[Page-level text extractions]
= Beginning of Section =
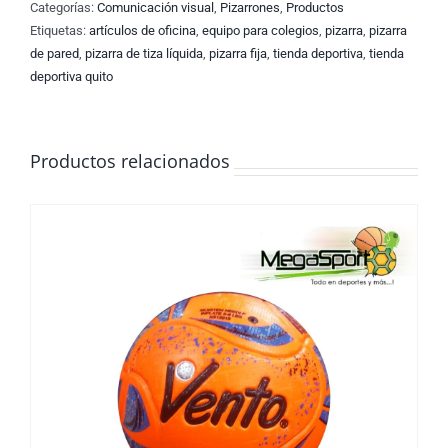
Categorías:
Comunicación visual
,
Pizarrones
,
Productos
Etiquetas:
artículos de oficina
,
equipo para colegios
,
pizarra
,
pizarra
de pared
,
pizarra de tiza líquida
,
pizarra fija
,
tienda deportiva
,
tienda
deportiva quito
Productos relacionados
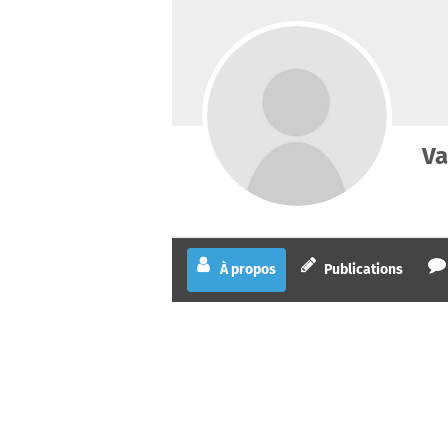
Va
À propos
Publications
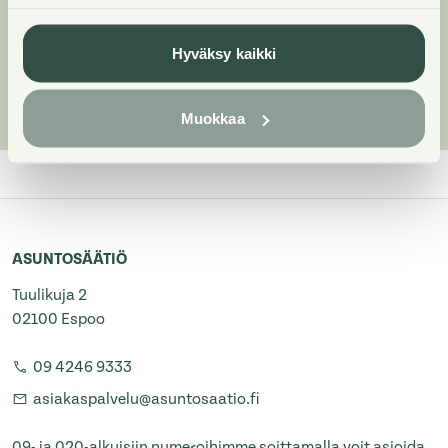
edunvalvontatapaan vaikuttamistyössään
Hyväksy kaikki
Näytä kaikki
Muokkaa
ASUNTOSÄÄTIÖ
Tuulikuja 2
02100 Espoo
09 4246 9333
asiakaspalvelu@asuntosaatio.fi
09- ja 020-alkuisiin numeroihimme soittamalla voit asioida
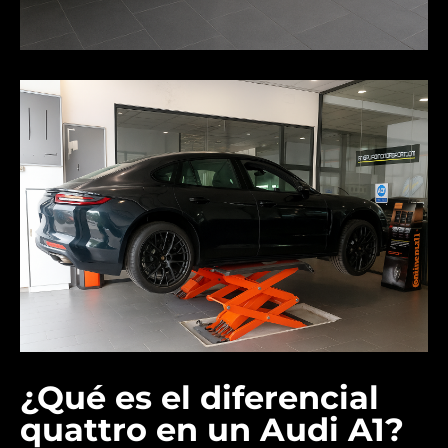
¿Qué es el diferencial
quattro en un Audi A1?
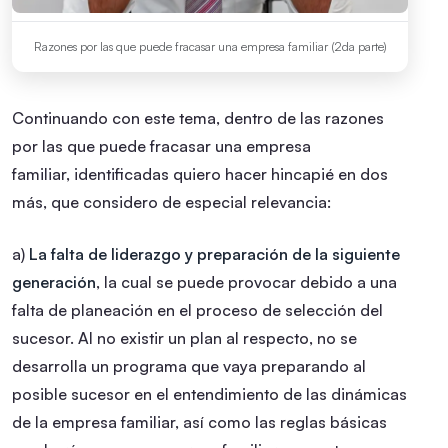
Razones por las que puede fracasar una empresa familiar (2da parte)
Continuando con este tema, dentro de las razones
por las que puede fracasar una empresa
familiar, identificadas quiero hacer hincapié en dos
más, que considero de especial relevancia:
a)
La falta de liderazgo y preparación de la siguiente
generación
, la cual se puede provocar debido a una
falta de planeación en el proceso de selección del
sucesor. Al no existir un plan al respecto, no se
desarrolla un programa que vaya preparando al
posible sucesor en el entendimiento de las dinámicas
de la empresa familiar, así como las reglas básicas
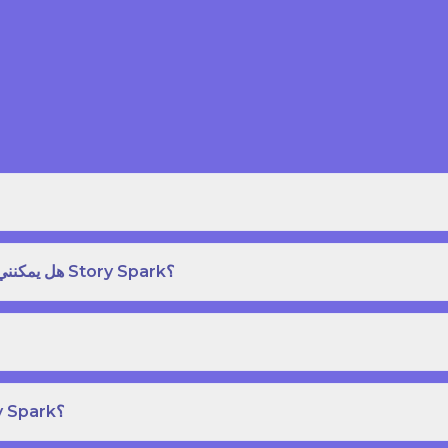
هل يمكنني طلب نسخة مطبوعة بغلاف مقوى من كتاب قصص على Story Spark؟
هل يمكنني إنشاء ونشر كتاب قصص خاص بي على Story Spark؟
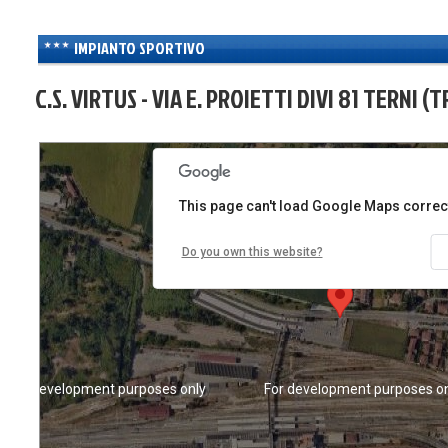
IMPIANTO SPORTIVO
C.S. VIRTUS - VIA E. PROIETTI DIVI 81 TERNI (T
For development purposes only
For development purposes o
This page can't load Google Maps correct
Do you own this website?
For development purposes only
For development purposes o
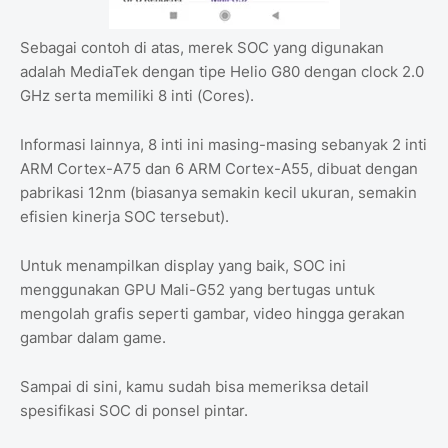
Sebagai contoh di atas, merek SOC yang digunakan
adalah MediaTek dengan tipe Helio G80 dengan clock 2.0
GHz serta memiliki 8 inti (Cores).
Informasi lainnya, 8 inti ini masing-masing sebanyak 2 inti
ARM Cortex-A75 dan 6 ARM Cortex-A55, dibuat dengan
pabrikasi 12nm (biasanya semakin kecil ukuran, semakin
efisien kinerja SOC tersebut).
Untuk menampilkan display yang baik, SOC ini
menggunakan GPU Mali-G52 yang bertugas untuk
mengolah grafis seperti gambar, video hingga gerakan
gambar dalam game.
Sampai di sini, kamu sudah bisa memeriksa detail
spesifikasi SOC di ponsel pintar.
= End of Section =
* _Assignment_: Strip out the pictures and quote the remaining data word for word.

* _Written solution_:
Categorías:
Comunicación visual
,
Pizarrones
,
Productos
Etiquetas:
artículos de oficina
,
equipo para colegios
,
pizarra
,
pizarra
de pared
,
pizarra de tiza líquida
,
pizarra fija
,
tienda deportiva
,
tienda
deportiva quito
Productos relacionados
Va
À propos
Publications
edunvalvontatapaan vaikuttamistyössään
Hyväksy kaikki
Näytä kaikki
Muokkaa
ASUNTOSÄÄTIÖ
Tuulikuja 2
02100 Espoo
09 4246 9333
asiakaspalvelu@asuntosaatio.fi
09- ja 020-alkuisiin numeroihimme soittamalla voit asioida
¿Qué es el diferencial
quattro en un Audi A1?
Razones por las que puede fracasar una empresa familiar (2da parte)
Continuando con este tema, dentro de las razones
por las que puede fracasar una empresa
familiar, identificadas quiero hacer hincapié en dos
más, que considero de especial relevancia:
a)
La falta de liderazgo y preparación de la siguiente
generación
, la cual se puede provocar debido a una
falta de planeación en el proceso de selección del
sucesor. Al no existir un plan al respecto, no se
desarrolla un programa que vaya preparando al
posible sucesor en el entendimiento de las dinámicas
de la empresa familiar, así como las reglas básicas
هل يمكنني طلب نسخة مطبوعة بغلاف مقوى من كتاب قصص على Story Spark؟
هل يمكنني إنشاء ونشر كتاب قصص خاص بي على Story Spark؟
IMPIANTO SPORTIVO
C.S. VIRTUS - VIA E. PROIETTI DIVI 81 TERNI (T
For development purposes only
For development purposes o
This page can't load Google Maps correct
Do you own this website?
For development purposes only
For development purposes o
Sebagai contoh di atas, merek SOC yang digunakan
adalah MediaTek dengan tipe Helio G80 dengan clock 2.0
GHz serta memiliki 8 inti (Cores).
Informasi lainnya, 8 inti ini masing-masing sebanyak 2 inti
ARM Cortex-A75 dan 6 ARM Cortex-A55, dibuat dengan
pabrikasi 12nm (biasanya semakin kecil ukuran, semakin
efisien kinerja SOC tersebut).
Untuk menampilkan display yang baik, SOC ini
menggunakan GPU Mali-G52 yang bertugas untuk
mengolah grafis seperti gambar, video hingga gerakan
gambar dalam game.
Sampai di sini, kamu sudah bisa memeriksa detail
spesifikasi SOC di ponsel pintar.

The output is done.